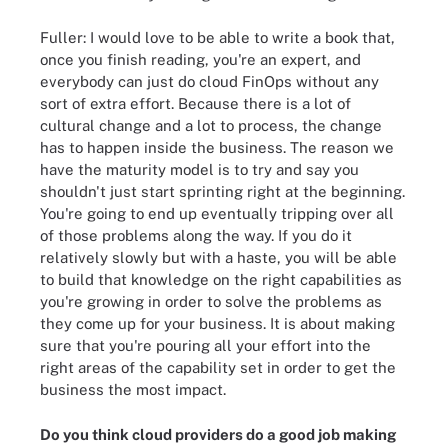
Fuller: I would love to be able to write a book that,
once you finish reading, you're an expert, and
everybody can just do cloud FinOps without any
sort of extra effort. Because there is a lot of
cultural change and a lot to process, the change
has to happen inside the business. The reason we
have the maturity model is to try and say you
shouldn't just start sprinting right at the beginning.
You're going to end up eventually tripping over all
of those problems along the way. If you do it
relatively slowly but with a haste, you will be able
to build that knowledge on the right capabilities as
you're growing in order to solve the problems as
they come up for your business. It is about making
sure that you're pouring all your effort into the
right areas of the capability set in order to get the
business the most impact.
Do you think cloud providers do a good job making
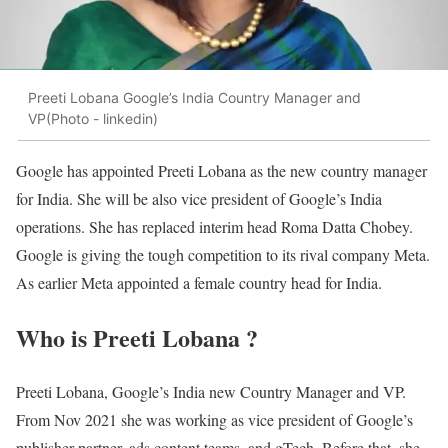
Preeti Lobana Google’s India Country Manager and
VP(Photo - linkedin)
Google has appointed Preeti Lobana as the new country manager
for India. She will be also vice president of Google’s India
operations. She has replaced interim head Roma Datta Chobey.
Google is giving the tough competition to its rival company Meta.
As earlier Meta appointed a female country head for India.
Who is Preeti Lobana ?
Preeti Lobana, Google’s India new Country Manager and VP.
From Nov 2021 she was working as vice president of Google’s
publisher partner, ads content teams, and gTech. Before that, she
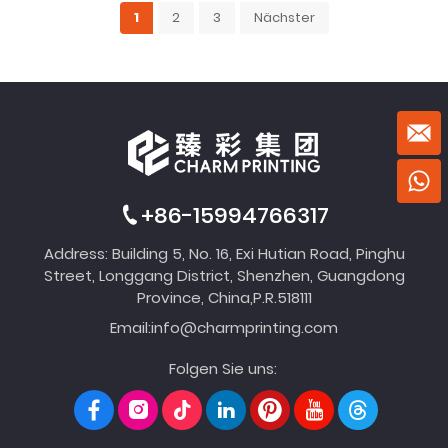
1
2
3
Nächster
+86-15994766317
Address: Building 5, No. 16, Exi Hutian Road, Pinghu
Street, Longgang District, Shenzhen, Guangdong
Province, China,P.R.518111
Email:
info@charmprinting.com
Folgen Sie uns:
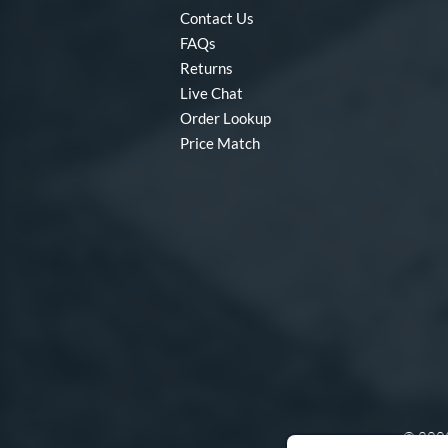
Contact Us
FAQs
Returns
Live Chat
Order Lookup
Price Match
© 2003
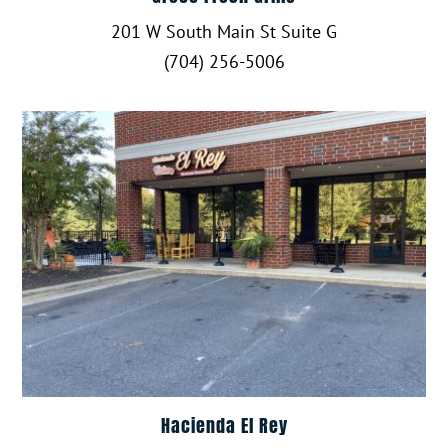
201 W South Main St Suite G
(704) 256-5006
Hacienda El Rey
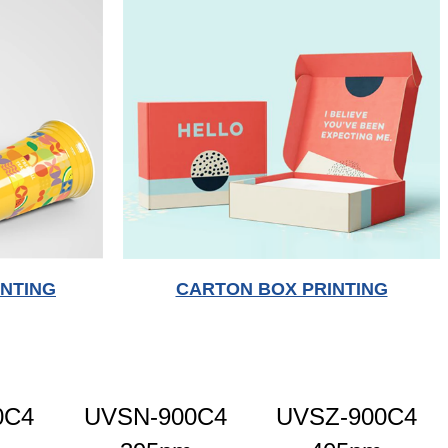
INTING
CARTON BOX PRINTING
0C4
UVSN-900C4
UVSZ-900C4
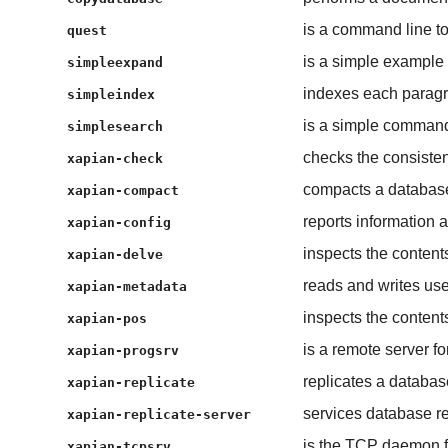
is a command line to
quest
is a simple example
simpleexpand
indexes each paragra
simpleindex
is a simple command 
simplesearch
checks the consisten
xapian-check
compacts a databas
xapian-compact
reports information a
xapian-config
inspects the content
xapian-delve
reads and writes us
xapian-metadata
inspects the contents
xapian-pos
is a remote server f
xapian-progsrv
replicates a databas
xapian-replicate
services database re
xapian-replicate-server
is the TCP daemon f
xapian-tcpsrv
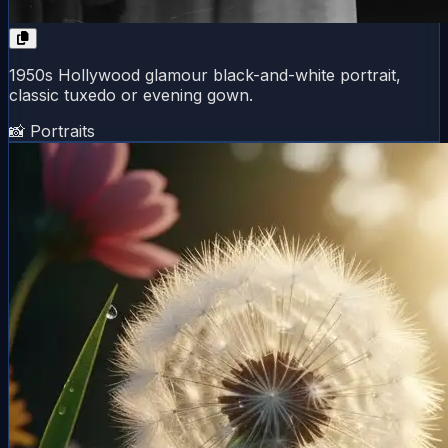
1950s Hollywood glamour black-and-white portrait,
classic tuxedo or evening gown.
📸 Portraits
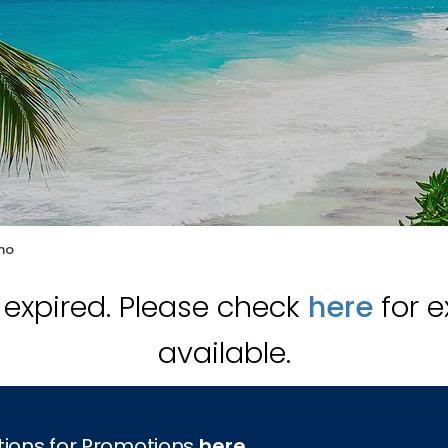
mo
s expired. Please check
here
for e
available.
tions for Promotions
here
.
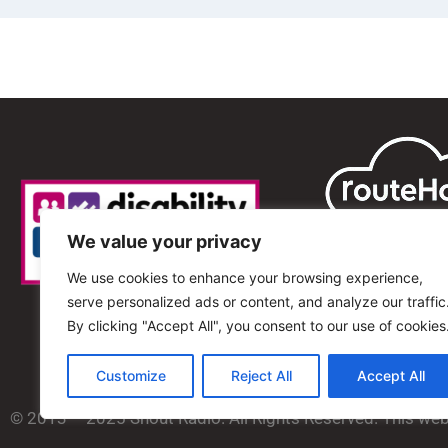
We value your privacy
We use cookies to enhance your browsing experience,
serve personalized ads or content, and analyze our traffic
By clicking "Accept All", you consent to our use of cookies
Customize
Reject All
Accept All
© 2013 – 2025 Shout Radio. All Rights Reserved. This we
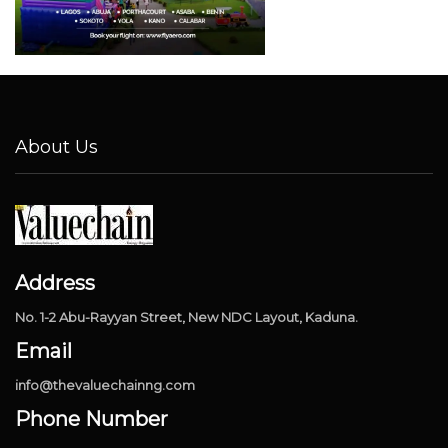
About Us
Address
No. 1-2 Abu-Rayyan Street, New NDC Layout, Kaduna.
Email
info@thevaluechainng.com
Phone Number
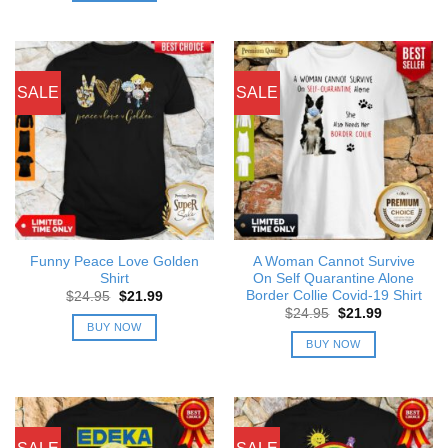
SALE
SALE
Funny Peace Love Golden
A Woman Cannot Survive
Shirt
On Self Quarantine Alone
Border Collie Covid-19 Shirt
Original
Current
$
24.95
$
21.99
price
price
Original
Current
$
24.95
$
21.99
was:
is:
price
price
BUY NOW
$24.95.
$21.99.
was:
is:
BUY NOW
$24.95.
$21.99.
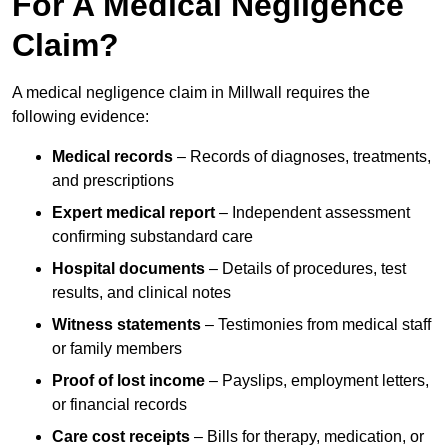
For A Medical Negligence
Claim?
A medical negligence claim in Millwall requires the
following evidence:
Medical records
– Records of diagnoses, treatments,
and prescriptions
Expert medical report
– Independent assessment
confirming substandard care
Hospital documents
– Details of procedures, test
results, and clinical notes
Witness statements
– Testimonies from medical staff
or family members
Proof of lost income
– Payslips, employment letters,
or financial records
Care cost receipts
– Bills for therapy, medication, or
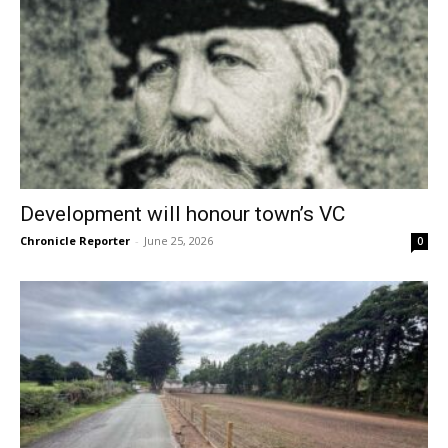
Development will honour town’s VC
Chronicle Reporter
-
June 25, 2026
0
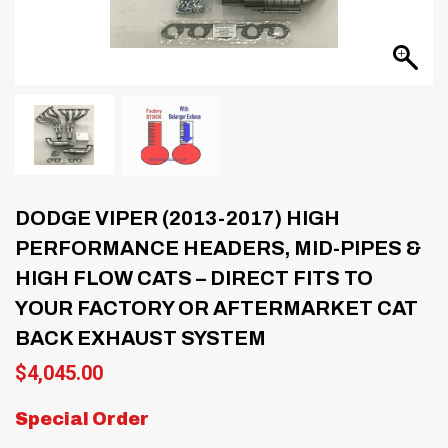
DODGE VIPER (2013-2017) HIGH
PERFORMANCE HEADERS, MID-PIPES &
HIGH FLOW CATS – DIRECT FITS TO
YOUR FACTORY OR AFTERMARKET CAT
BACK EXHAUST SYSTEM
$
4,045.00
Special Order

************

Line by line, reproduce the material above exactly, leaving each picture out.

Fuller: I would love to be able to write a book that,
once you finish reading, you're an expert, and
everybody can just do cloud FinOps without any
sort of extra effort. Because there is a lot of
cultural change and a lot to process, the change
has to happen inside the business. The reason we
have the maturity model is to try and say you
shouldn't just start sprinting right at the beginning.
You're going to end up eventually tripping over all
of those problems along the way. If you do it
relatively slowly but with a haste, you will be able
to build that knowledge on the right capabilities as
you're growing in order to solve the problems as
they come up for your business. It is about making
sure that you're pouring all your effort into the
right areas of the capability set in order to get the
business the most impact.
Do you think cloud providers do a good job making
Preeti Lobana Google’s India Country Manager and
VP(Photo - linkedin)
Google has appointed Preeti Lobana as the new country manager
for India. She will be also vice president of Google’s India
operations. She has replaced interim head Roma Datta Chobey.
Google is giving the tough competition to its rival company Meta.
As earlier Meta appointed a female country head for India.
Who is Preeti Lobana ?
Preeti Lobana, Google’s India new Country Manager and VP.
From Nov 2021 she was working as vice president of Google’s
publisher partner, ads content teams, and gTech. Before that, she
1
2
3
Nächster
+86-15994766317
Address: Building 5, No. 16, Exi Hutian Road, Pinghu
Street, Longgang District, Shenzhen, Guangdong
Province, China,P.R.518111
Email:
info@charmprinting.com
Folgen Sie uns:
Contact Us
FAQs
Returns
Live Chat
Order Lookup
Price Match
© 2003
201 W South Main St Suite G
(704) 256-5006
Hacienda El Rey
INTING
CARTON BOX PRINTING
0C4
UVSN-900C4
UVSZ-900C4
is a command line to
quest
is a simple example
simpleexpand
indexes each paragra
simpleindex
is a simple command 
simplesearch
checks the consisten
xapian-check
compacts a databas
xapian-compact
reports information a
xapian-config
inspects the content
xapian-delve
reads and writes us
xapian-metadata
inspects the contents
xapian-pos
is a remote server f
xapian-progsrv
replicates a databas
xapian-replicate
services database re
xapian-replicate-server
is the TCP daemon f
xapian-tcpsrv
1950s Hollywood glamour black-and-white portrait,
classic tuxedo or evening gown.
📸 Portraits
mo
s expired. Please check
here
for e
available.
tions for Promotions
here
.
We value your privacy
We use cookies to enhance your browsing experience,
serve personalized ads or content, and analyze our traffic
By clicking "Accept All", you consent to our use of cookies
Customize
Reject All
Accept All
© 2013 – 2025 Shout Radio. All Rights Reserved. This we
About Us
Address
No. 1-2 Abu-Rayyan Street, New NDC Layout, Kaduna.
Email
info@thevaluechainng.com
Phone Number
SALE
SALE
Funny Peace Love Golden
A Woman Cannot Survive
Shirt
On Self Quarantine Alone
Border Collie Covid-19 Shirt
Original
Current
$
24.95
$
21.99
price
price
Original
Current
$
24.95
$
21.99
was:
is:
price
price
BUY NOW
$24.95.
$21.99.
was:
is:
BUY NOW
$24.95.
$21.99.
For A Medical Negligence
Claim?
A medical negligence claim in Millwall requires the
following evidence:
Medical records
– Records of diagnoses, treatments,
and prescriptions
Expert medical report
– Independent assessment
confirming substandard care
Hospital documents
– Details of procedures, test
results, and clinical notes
Witness statements
– Testimonies from medical staff
or family members
Proof of lost income
– Payslips, employment letters,
or financial records
Care cost receipts
– Bills for therapy, medication, or
Development will honour town’s VC
Chronicle Reporter
-
June 25, 2026
0
DODGE VIPER (2013-2017) HIGH
PERFORMANCE HEADERS, MID-PIPES &
HIGH FLOW CATS – DIRECT FITS TO
YOUR FACTORY OR AFTERMARKET CAT
BACK EXHAUST SYSTEM
$
4,045.00
Special Order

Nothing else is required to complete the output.